10 Mahasiswa FTEIC ITS Ikuti Sakura Science Program di NAIST Jepang
Profesor Yoshinobu Sato PhD (tengah) bersama 10 mahasiswa FTEIC ITS saat kelas perkuliahan Sakura Science Program
Kampus ITS, ITS News — Sebanyak 10 mahasiswa Fakultas Teknologi Elektro dan Informatika Cerdas (FTEIC) Institut Teknologi Sepuluh Nopember (ITS) mengikuti Sakura Science Program yang digagas oleh Pemerintah Jepang. Selama 10 hari, mereka berkesempatan untuk mendalami pengetahuan dan budaya Jepang di Nara Institute of Science and Technology (NAIST).

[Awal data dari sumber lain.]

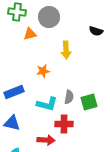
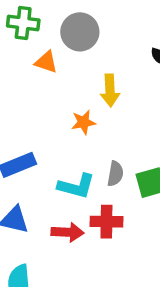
orange triangle: (30, 34) -> (46, 62), turned 32
orange star: (43, 71) -> (83, 122), moved
red arrow: (46, 140) -> (67, 232), moved

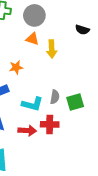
orange triangle: (46, 62) -> (32, 39), moved
orange star: (83, 122) -> (16, 67), moved

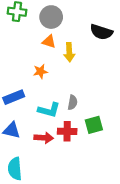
black semicircle: (82, 30) -> (101, 32), size x1.5
orange star: (16, 67) -> (40, 71), moved
green square: (75, 102) -> (94, 125), moved

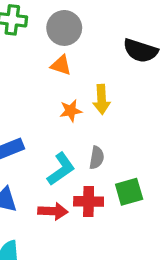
yellow arrow: (69, 52) -> (102, 99), moved
orange star: (40, 71) -> (71, 111), moved
cyan L-shape: (49, 110) -> (61, 169), turned -50

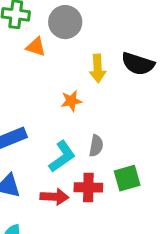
black semicircle: (140, 51) -> (138, 64), moved
orange triangle: (61, 65) -> (36, 47), moved
yellow arrow: (102, 99) -> (98, 68), moved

Guru besar (Gubes) FTEIC ITS, Prof Dr Ir Mauridhi Hery Purnomo MEng berhasil menjalin kemitraan yang signifikan dengan Profesor Yoshinobu Sato PhD dari Divisi Information Science NAIST. Kolaborasi ini membawa ITS untuk berbagi pengetahuan, dengan harapan dapat mengaplikasikan pengalaman saat kembali ke tanah air, serta menjalankan proyek-proyek yang bermanfaat bagi masyarakat.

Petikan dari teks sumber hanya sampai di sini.